Wpis z mikrobloga

via Wykop Mobilny (Android)
  • 3
PRL-owskie przepisy o maksymalnej powierzchni użytkowej domu równej 110 metrów #!$%@?ły rynek domów z drugiej ręki, change my mind.
Ponieważ działki były prawie za darmo, cegły można było załatwić po znajomości, to trzaskano za duże domy które miały w sumie 220 metrów, ale jednak nie. Spytacie jak?
Do całkowitego metrażu nie wliczała się piwnica oraz genialny wynalazek prlowskich architektów pod nazwą niski parter. Służył praktycznie za piwnicę, ale miał poniżej 2,20 metra wysokości, więc nie wliczał się do powierzchni użytkowej.
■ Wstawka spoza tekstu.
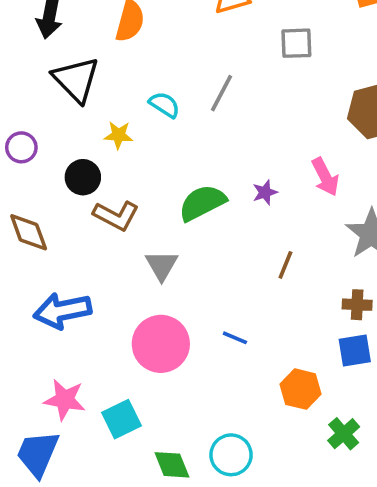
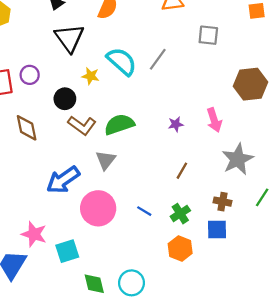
cyan semicircle: (164, 105) -> (122, 61), size x1.6
green semicircle: (202, 203) -> (119, 124), moved
blue arrow: (62, 311) -> (63, 180), moved, turned -32
green cross: (344, 434) -> (180, 214), moved

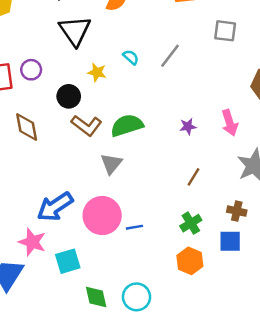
cyan semicircle: (122, 61) -> (131, 57), size x0.5
blue arrow: (63, 180) -> (55, 207), moved
blue line: (144, 211) -> (134, 227), moved, turned -42

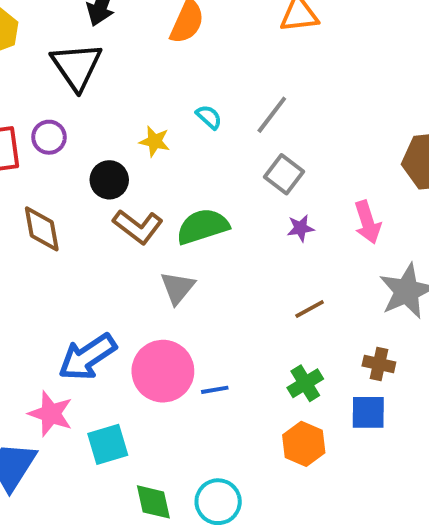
black triangle: (75, 31) -> (77, 66), moved
gray square: (225, 31) -> (284, 174), moved, turned 30
brown line: (194, 177) -> (310, 309), turned 30

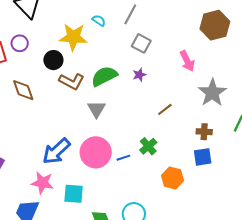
yellow star: (155, 141) -> (73, 37), size x1.8
purple star: (301, 228) -> (139, 75), moved
green cross: (305, 383) -> (148, 146), moved
cyan square: (108, 444) -> (74, 194), turned 30

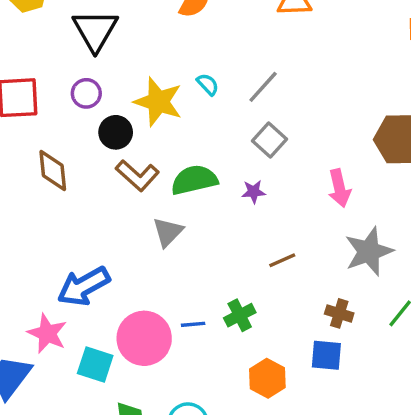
purple circle: (20, 43) -> (86, 93), moved
pink circle: (96, 152) -> (144, 338), moved

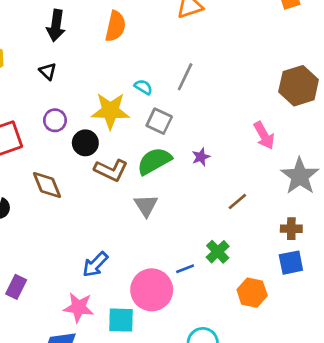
black triangle: (95, 30) -> (48, 71), size x0.5
gray square: (270, 140) -> (159, 121), moved
blue arrow: (84, 286) -> (95, 264), size x0.7

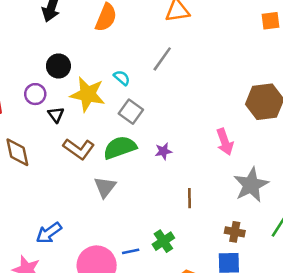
black triangle: (48, 71) -> (56, 115), moved
gray line: (185, 77) -> (162, 59), moved
black circle: (85, 143) -> (58, 66), moved
brown line: (237, 202) -> (190, 198), turned -60

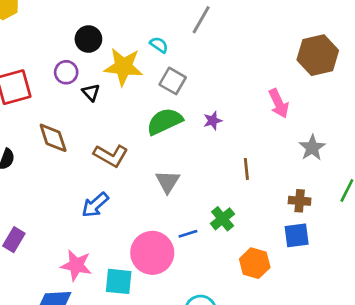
brown L-shape: (79, 149) -> (111, 156), moved
gray star: (251, 185) -> (312, 148), size x0.7
gray triangle: (105, 187) -> (168, 182), moved
blue arrow: (49, 233) -> (95, 205), moved

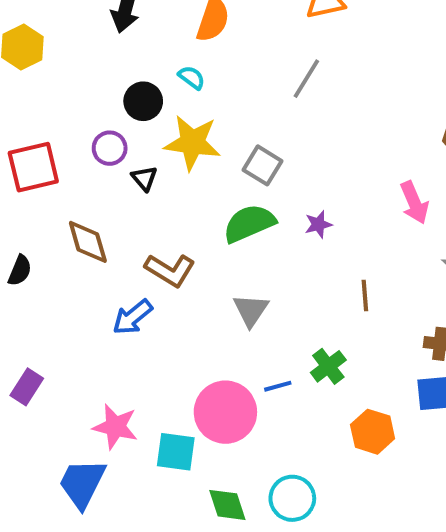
cyan semicircle: (159, 45) -> (192, 77), moved
blue arrow: (95, 205) -> (132, 317), moved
Mamy rok 2022, co teraz zrobić z takim domem?
Ogrzewany kopciuchem klasy zero, z połową powierzchni kompletnie nieużywaną i trudną do zaadaptowania, jak podwyższyć sufit w parteropiwnicy? Mieszkać na takim 2,20 to można tylko, jak na obiad je się wyłącznie naleśniki. Więc służy za graciarnię na karton po telewizorze i słoiki.
Utrzymanie tego kosztuje fortunę, bo styropianu też nie było i konstrukcja ma podwójne ściany zewnętrzne z powietrzem pomiędzy jako izolatorem, do ogrzania jest dwa razy więcej powierzchni niż być powinno.

Jest jakieś sensowne rozwiązanie takiego domu z kostki? Obniżenie płyty fundamentowej? Rozebranie stropu i podwyższenie obydwu pięter? Za chore pieniądze i remont generalny oczywiście.
#architektura #prl #domjednorodzinny
  • 1
trzaskano za duże domy


@VincentAdultman:
To prawda, ale nie mająca bezpośredniego związku z przepisami, tylko z mentalnością ludzi, którzy wówczas wierzyli w wielopokoleniowe rodziny.

Do całkowitego metrażu nie wliczała się piwnica oraz genialny wynalazek prlowskich architektów pod nazwą niski parter


@VincentAdultman:
Chyba ekstrapolujesz jakąś regionalną modę na resztę kraju, bo nawet nie wiem co masz na myśli pisząc "niski parter".